Recherche vocale : quelles conséquences pour le référencement ?

by SergentWeb on 13 février 2018 modifié le 13 juin 2018 , No comments

En 2016, le trafic sur mobile a dépassé le trafic sur ordinateur : progressivement, les usages se modifient et de plus en plus de personnes préfèrent mener leurs recherches directement depuis leur smartphone. En parallèle, le volume des recherches vocales a, lui aussi, tendance à augmenter. Face à cette tendance, les référenceurs doivent revoir leur stratégie, pour s’adapter à cette pratique qui n’est pas sans conséquence sur le SEO.

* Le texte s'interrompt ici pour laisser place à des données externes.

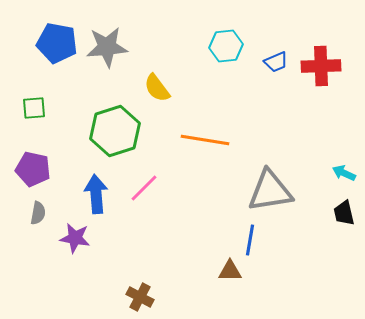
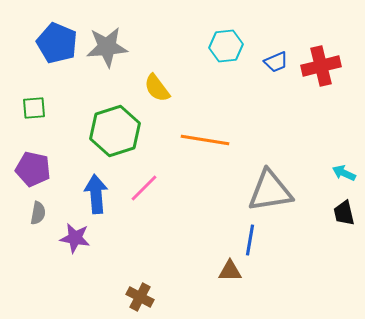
blue pentagon: rotated 12 degrees clockwise
red cross: rotated 12 degrees counterclockwise
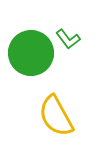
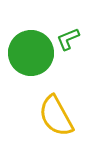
green L-shape: rotated 105 degrees clockwise
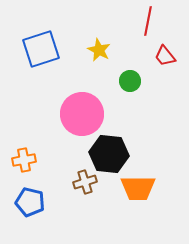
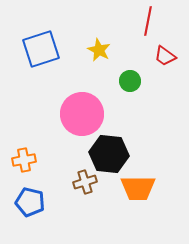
red trapezoid: rotated 15 degrees counterclockwise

Essor de la recherche vocale : quels changements pour le référencement ?

Une pratique accessible

La recherche vocale est accessible à tous, et c’est probablement l’un de ses plus grands points forts. En effet, du jeune qui n’a pas envie de taper sur son clavier aux personnes plus âgées et moins habituées à l’usage d’un smartphone, tout le monde est capable de formuler une requête vocale. Il s’agit d’une pratique adaptée à un public très large. Mieux encore, la recherche vocale s’utilise à tous les moments : on peut la solliciter alors que l’on conduit (même si cette pratique reste déconseillée !) ou poser une question à son téléphone quand est en train de cuisiner et que les mains sont déjà prises.

Des requêtes mieux construites

Une requête formulée sur Google sera forcément différente si elle a été émise à l’oral. D’une façon générale, on constate que les recherches vocales adoptent des tournures beaucoup plus naturelles, souvent sous la forme de questions. Puisque les utilisateurs ne sont pas sous la contrainte de leur clavier, ils n’hésitent pas à étirer leur demande : les recherches Google sont plus longues quand elles sont vocales.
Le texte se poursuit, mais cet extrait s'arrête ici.